30 juli 2014 woensdag
Fietspad
Na een dag lesgeven, besloot ik bij thuiskomst een rondje te wielrennen. Ik dacht aan mijn verdrietige tante in Marokko. Haar koe was overleden. Ontroostbaar, had mijn moeder gezegd. De dorpsstier werd langs gebracht om het wijfjesrund te bevruchten. Hij zag haar hoekige zwart-wit gevlekte achterwerk, werd hitsig en klom. Met een stoot kwam haar kop, in het piepkleine stalletje van leem, tegen de muur. Nek gebroken.
Op het fietspad naast de autoweg naderde een Vespa van links. Hij remde niet. En ik was te laat.
Bam!
Ik werd uit de klikpedalen gelanceerd en kwam op mijn rug en hoofd met helm terecht. Ik dacht niet meer aan mijn tante, maar aan haar koe, en verroerde mij niet.
De scooterjongen, amper 20, keek naar het rode asfalt waarop ik lag. ‘Ik reed niet harder dan 35’, kwam het er verdedigend uit. Iemand haalde hem weg. Een vrouw knielde. ‘Ik ben verpleegster’, zei ze geruststellend.
‘Maar je hebt gewone kleren aan.’ Ze lachte om mijn opmerking. ‘Ik ben altijd verpleegster, ook buiten werktijden.’ Ze luisterde naar de wonderlijke naam Zjenzjen.

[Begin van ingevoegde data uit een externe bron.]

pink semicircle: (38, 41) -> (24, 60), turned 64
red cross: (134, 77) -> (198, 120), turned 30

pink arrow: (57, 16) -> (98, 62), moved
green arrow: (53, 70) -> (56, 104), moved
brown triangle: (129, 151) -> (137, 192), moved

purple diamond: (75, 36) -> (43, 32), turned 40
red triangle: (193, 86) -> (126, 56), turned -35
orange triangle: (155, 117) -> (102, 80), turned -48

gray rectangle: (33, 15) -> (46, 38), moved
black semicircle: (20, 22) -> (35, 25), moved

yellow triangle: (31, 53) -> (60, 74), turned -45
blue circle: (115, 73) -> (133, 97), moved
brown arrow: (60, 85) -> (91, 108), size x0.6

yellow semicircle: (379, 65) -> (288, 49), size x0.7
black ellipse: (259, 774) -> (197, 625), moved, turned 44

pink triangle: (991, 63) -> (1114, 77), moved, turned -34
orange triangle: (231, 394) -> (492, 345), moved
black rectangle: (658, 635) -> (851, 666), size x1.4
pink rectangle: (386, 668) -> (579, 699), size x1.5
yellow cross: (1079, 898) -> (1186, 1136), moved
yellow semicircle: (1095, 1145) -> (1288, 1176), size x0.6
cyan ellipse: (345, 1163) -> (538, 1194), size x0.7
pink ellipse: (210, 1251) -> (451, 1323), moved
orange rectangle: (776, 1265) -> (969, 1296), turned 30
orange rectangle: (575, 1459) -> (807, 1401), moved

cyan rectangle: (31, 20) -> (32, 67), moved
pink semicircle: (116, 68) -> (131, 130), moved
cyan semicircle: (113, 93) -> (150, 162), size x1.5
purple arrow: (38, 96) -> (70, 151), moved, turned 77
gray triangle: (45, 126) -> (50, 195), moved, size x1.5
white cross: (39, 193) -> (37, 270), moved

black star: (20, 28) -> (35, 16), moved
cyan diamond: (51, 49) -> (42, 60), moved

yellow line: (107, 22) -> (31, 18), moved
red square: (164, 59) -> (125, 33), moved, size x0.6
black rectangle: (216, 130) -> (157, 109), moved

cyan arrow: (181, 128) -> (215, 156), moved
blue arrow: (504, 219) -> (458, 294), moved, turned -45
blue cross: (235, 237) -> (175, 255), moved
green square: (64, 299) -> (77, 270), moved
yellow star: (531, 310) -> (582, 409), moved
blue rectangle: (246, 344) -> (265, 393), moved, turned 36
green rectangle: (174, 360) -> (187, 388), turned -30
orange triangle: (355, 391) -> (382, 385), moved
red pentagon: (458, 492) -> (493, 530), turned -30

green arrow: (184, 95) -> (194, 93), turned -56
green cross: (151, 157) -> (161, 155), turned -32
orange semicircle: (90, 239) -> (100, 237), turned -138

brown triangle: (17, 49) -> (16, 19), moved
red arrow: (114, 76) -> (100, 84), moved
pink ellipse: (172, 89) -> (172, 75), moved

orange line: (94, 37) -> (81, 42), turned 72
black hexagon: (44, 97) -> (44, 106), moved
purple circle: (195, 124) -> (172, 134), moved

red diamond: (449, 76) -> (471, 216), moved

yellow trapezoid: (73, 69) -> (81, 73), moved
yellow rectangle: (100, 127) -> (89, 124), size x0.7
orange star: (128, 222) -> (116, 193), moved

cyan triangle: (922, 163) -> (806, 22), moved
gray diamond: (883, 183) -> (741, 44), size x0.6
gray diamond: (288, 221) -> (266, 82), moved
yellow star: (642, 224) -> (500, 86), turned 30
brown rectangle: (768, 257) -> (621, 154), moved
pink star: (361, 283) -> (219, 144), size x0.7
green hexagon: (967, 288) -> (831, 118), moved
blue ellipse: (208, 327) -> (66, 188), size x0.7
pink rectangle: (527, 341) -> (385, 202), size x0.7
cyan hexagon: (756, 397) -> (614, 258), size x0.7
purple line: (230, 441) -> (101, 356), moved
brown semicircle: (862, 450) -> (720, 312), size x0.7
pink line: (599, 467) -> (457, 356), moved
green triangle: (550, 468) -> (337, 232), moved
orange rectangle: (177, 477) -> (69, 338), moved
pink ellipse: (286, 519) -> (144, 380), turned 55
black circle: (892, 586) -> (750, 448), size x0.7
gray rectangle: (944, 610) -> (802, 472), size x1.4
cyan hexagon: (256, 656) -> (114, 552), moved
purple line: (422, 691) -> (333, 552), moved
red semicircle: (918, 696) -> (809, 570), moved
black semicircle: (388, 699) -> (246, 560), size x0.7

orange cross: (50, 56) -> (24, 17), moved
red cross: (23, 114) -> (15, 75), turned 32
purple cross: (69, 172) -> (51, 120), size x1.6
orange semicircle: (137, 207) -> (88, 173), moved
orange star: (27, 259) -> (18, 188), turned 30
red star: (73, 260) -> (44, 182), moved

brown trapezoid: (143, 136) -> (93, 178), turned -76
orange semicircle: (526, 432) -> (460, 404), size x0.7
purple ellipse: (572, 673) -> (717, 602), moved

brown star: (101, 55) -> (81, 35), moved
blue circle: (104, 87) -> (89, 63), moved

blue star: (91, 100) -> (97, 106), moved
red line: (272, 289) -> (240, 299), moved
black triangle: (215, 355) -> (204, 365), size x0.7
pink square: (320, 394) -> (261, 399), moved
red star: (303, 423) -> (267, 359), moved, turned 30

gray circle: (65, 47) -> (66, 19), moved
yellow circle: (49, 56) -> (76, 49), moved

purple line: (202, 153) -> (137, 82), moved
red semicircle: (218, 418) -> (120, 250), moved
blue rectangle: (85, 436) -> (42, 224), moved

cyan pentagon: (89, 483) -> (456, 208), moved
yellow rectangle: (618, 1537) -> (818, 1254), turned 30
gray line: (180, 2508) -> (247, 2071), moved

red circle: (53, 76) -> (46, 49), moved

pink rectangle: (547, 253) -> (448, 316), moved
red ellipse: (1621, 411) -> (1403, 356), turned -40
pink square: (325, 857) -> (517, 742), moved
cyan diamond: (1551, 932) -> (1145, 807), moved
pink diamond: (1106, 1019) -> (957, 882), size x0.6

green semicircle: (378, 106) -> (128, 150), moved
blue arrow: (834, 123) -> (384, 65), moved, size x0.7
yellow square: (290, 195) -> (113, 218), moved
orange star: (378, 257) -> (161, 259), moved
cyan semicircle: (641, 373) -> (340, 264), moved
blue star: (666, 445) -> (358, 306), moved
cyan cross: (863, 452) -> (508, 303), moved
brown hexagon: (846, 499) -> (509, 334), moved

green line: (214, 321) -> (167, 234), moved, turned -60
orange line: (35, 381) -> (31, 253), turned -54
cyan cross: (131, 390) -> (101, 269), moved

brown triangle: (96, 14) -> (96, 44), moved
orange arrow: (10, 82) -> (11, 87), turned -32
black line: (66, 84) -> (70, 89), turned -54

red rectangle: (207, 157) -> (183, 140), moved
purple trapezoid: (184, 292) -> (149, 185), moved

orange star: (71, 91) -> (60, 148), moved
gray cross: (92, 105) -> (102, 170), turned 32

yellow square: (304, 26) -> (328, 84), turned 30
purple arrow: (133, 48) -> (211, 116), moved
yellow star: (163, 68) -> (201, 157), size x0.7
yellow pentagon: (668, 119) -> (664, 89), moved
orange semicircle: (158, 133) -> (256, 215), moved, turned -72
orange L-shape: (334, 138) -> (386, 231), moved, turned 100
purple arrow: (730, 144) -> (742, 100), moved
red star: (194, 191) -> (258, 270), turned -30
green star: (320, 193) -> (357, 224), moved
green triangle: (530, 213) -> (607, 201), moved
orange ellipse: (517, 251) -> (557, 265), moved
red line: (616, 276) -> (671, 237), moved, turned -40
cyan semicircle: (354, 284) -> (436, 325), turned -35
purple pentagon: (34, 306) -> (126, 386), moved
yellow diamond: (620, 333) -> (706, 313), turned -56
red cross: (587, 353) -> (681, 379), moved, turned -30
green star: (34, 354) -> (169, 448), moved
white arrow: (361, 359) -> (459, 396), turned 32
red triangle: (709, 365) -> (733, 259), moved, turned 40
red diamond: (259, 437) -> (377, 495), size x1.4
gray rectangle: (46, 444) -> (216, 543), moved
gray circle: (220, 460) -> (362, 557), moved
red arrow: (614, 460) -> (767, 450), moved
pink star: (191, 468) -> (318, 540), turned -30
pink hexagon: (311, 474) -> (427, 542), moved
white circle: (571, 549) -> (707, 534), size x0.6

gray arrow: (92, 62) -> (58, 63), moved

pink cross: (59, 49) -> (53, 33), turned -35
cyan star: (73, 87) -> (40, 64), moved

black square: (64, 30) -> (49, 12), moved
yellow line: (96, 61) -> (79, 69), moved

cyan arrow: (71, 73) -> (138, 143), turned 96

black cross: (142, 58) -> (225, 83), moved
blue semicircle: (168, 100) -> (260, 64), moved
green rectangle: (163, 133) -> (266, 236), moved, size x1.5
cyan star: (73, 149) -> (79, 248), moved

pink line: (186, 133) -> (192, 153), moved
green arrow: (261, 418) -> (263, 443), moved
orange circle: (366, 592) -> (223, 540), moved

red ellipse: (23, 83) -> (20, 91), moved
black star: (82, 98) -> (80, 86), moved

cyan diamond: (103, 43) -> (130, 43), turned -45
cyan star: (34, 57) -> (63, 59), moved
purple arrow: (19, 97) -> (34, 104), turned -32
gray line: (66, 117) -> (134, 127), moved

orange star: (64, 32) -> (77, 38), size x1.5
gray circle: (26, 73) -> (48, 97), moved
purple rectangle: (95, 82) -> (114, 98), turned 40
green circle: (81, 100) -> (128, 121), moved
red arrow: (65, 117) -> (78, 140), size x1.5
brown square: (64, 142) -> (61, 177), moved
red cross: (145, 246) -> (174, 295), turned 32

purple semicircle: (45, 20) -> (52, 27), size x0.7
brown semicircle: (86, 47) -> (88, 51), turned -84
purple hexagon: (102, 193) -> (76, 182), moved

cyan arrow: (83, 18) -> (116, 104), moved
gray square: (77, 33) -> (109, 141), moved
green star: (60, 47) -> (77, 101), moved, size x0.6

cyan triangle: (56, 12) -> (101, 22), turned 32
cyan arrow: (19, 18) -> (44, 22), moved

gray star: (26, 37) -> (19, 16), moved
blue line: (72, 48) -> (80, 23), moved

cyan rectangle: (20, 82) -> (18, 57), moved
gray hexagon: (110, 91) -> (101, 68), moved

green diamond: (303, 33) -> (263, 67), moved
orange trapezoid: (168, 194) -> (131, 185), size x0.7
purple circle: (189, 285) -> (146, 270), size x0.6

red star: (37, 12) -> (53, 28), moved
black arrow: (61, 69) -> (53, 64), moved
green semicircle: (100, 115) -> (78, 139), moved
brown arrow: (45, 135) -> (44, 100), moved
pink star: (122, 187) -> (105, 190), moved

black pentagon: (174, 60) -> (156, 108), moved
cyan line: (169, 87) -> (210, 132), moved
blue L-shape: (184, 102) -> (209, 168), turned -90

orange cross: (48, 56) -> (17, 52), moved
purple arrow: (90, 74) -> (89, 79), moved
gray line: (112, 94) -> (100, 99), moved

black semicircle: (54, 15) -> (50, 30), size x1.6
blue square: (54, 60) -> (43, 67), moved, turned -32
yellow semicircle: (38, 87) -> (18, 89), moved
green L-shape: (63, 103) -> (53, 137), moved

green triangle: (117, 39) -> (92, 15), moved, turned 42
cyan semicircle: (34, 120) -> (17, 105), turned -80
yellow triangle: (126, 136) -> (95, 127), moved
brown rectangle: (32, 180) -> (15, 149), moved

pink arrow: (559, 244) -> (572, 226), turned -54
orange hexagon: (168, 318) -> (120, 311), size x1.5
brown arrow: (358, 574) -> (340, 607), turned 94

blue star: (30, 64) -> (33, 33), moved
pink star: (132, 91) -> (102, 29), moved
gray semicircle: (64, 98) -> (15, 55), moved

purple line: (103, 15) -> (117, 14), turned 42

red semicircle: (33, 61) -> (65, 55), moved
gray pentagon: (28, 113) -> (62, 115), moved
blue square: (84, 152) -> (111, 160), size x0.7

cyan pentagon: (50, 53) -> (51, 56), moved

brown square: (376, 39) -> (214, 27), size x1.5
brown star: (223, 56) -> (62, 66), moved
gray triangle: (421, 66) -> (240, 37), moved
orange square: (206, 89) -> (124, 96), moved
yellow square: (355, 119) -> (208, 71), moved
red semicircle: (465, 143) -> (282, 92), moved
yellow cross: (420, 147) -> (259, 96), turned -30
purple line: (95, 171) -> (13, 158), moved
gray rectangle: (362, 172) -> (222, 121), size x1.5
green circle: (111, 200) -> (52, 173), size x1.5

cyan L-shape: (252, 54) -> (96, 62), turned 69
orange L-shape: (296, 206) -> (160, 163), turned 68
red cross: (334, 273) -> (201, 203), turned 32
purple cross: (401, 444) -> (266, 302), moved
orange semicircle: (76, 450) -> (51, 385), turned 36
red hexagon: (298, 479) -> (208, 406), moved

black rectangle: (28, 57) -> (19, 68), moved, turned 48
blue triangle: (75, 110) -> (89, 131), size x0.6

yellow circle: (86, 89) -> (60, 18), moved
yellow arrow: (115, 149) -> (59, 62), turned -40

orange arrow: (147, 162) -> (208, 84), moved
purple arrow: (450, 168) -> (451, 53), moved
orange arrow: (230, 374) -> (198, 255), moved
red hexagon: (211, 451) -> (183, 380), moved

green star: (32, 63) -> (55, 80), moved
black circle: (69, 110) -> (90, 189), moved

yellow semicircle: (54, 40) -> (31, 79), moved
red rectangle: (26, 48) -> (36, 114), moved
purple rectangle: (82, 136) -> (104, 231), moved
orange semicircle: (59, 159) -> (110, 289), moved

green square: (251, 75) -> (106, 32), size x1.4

Met een hand hield ze mijn schouder vast, met de ander streelde ze mijn onderbeen. Links van mij had een man met hond zich bij het ongeval gevoegd, dat ik nu was. De bulterriër ging tegen mij aanliggen. ‘Ze doet je niets’, zei de man, die vertelde dat hij John heette. ‘Diesel beschermt je, toch, wijfie?’
Ik werd op een draagbaar geschoven. Vlak voordat de brancard de ambulance in werd geduwd, zag ik de Vespajongen ijsberen. Het leek iemand van wie de ouders, net als die van mij, uit Marokko kwamen. Ik vroeg mij af of hij zou vasten. De ramadan was een paar dagen eerder begonnen.
Mijn laatste ramadan was tien jaar geleden. November 2004. Het was een troebele tijd, al mijn herinneringen eraan zijn verbonden met mijn vader die aan een sterfbed begon dat 9 maanden duurde, en met de moord op Theo van Gogh.
De dag voor de moord werd ik uitgenodigd om als student in een panel mee te denken over het leven in de grote stad. In het forum zat ook een voorganger, die de Nederlandse taal niet machtig was. Hij sprak in het mij geliefde Berbers. Nog nooit had ik een imam recht in het gezicht gekapitteld. ‘Ga Nederlands leren en kom dan maar terug’, zei ik. Na het debat liet ik ondanks de grote trek de ramadansoep staan, omdat de organisator woedend was om mijn schoffering. De volgende dag belde dezelfde debatregelaar in paniek en bood alsmaar zijn excuus aan.
Tien jaar later weet ik nog altijd niet wat de sneer naar de imam te maken had met de moord op Van Gogh.
Aaf Brandt Corstius is met vakantie. Vijf columns lang wordt ze vervangen door schrijver Asis Aynan (Gebed zonder eind, Uitgeverij Jurgen Maas), die in deze korte reeks terugblikt op het jaar dat Theo van Gogh werd vermoord.